== WHAT YOU WILL DO ==
Output the whole listing exactly, with no pictures.

== DATA ==
+++

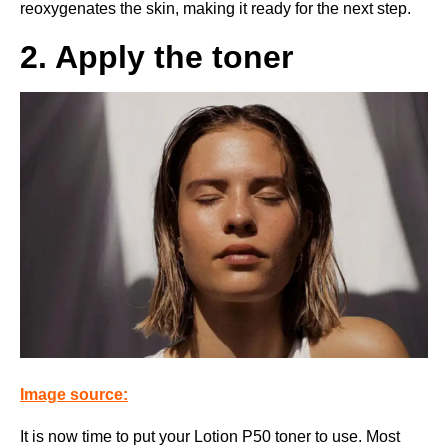
reoxygenates the skin, making it ready for the next step.
2. Apply the toner
Image source:
It is now time to put your Lotion P50 toner to use. Most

+++

== SOLUTION ==
reoxygenates the skin, making it ready for the next step.
2. Apply the toner
Image source:
It is now time to put your Lotion P50 toner to use. Most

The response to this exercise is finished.